Table 3.
Phase 1b GO30140 study (arm A): objective response and durability of response [modified from 37]
| Arm A: Atezo + Beva (n = 104) | ||||
|---|---|---|---|---|
| IRF RECIST v1.1 | IRF HCC mRECIST | INV RECIST v1.1 | ||
| Confirmed ORR | 37 (36%) (26–46) | 41 (39%) (30–50) | 34 (33%) (24–43) | |
| CR | 12 (12%) | 16 (15%) | 3 (3%) | |
| PR | 25 (24%) | 25 (24%) | 31 (30%) | |
| DCR | 74 (71%) | 74 (71%) | 78 (75%) | |
| Ongoing response | 28 (76%) | 28 (68%) | 24 (71%) | |
| Median DOR, months | NE (11.8 to NE) | NE (11.8 to NE) | NE (11.7 to NE) | |
| DOR range, months | >1.6 to >31.0 | >1.6 to >31.0 | >3.5 to >31.0 | |
| ≥9 months | 20 (54%) | 25 (61%) | 21 (62%) | |
| ≥12 months | 11 (30%) | 11 (27%) | 12 (35%) | |
Median duration of follow-up: 12.4 months.

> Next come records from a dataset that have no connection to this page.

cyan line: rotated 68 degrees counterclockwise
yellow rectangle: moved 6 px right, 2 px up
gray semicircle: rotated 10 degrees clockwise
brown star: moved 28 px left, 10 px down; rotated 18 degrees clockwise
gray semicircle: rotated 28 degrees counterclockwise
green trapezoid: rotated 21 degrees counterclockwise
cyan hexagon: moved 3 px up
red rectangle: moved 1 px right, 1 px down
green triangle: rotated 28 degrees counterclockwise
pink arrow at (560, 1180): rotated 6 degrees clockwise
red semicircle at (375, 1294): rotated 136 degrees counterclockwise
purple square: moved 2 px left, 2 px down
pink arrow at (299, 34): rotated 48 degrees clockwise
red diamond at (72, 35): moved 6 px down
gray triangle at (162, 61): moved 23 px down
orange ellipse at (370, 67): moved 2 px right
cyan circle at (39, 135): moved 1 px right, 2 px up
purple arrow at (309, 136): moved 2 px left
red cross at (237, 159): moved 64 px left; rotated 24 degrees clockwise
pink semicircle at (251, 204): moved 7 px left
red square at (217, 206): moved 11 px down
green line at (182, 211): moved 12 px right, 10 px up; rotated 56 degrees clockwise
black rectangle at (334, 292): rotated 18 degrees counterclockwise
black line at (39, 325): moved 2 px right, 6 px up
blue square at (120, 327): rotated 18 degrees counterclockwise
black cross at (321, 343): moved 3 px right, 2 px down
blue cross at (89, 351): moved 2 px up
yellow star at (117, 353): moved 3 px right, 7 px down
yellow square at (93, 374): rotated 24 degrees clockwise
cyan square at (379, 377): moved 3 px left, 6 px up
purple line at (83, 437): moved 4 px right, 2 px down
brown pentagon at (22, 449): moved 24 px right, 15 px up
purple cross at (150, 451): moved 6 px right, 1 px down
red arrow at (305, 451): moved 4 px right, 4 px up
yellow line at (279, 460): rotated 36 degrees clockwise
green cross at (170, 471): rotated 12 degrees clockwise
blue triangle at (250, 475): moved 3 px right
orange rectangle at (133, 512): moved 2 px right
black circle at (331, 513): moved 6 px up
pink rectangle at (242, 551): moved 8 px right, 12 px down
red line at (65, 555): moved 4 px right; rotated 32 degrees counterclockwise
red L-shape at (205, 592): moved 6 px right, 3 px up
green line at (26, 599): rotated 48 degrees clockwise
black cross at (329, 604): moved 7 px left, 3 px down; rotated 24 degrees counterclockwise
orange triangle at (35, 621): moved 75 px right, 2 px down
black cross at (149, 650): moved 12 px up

Figures are presented as n (%) or n (%) (95% CI). Atezo, atezolizumab; Beva, bevacizumab; IRF, independent review facility; HCC, hepatocellular carcinoma; INV, investigators; NE, not estimable; ORR, objective response rate; CR, complete response; PR, partial response.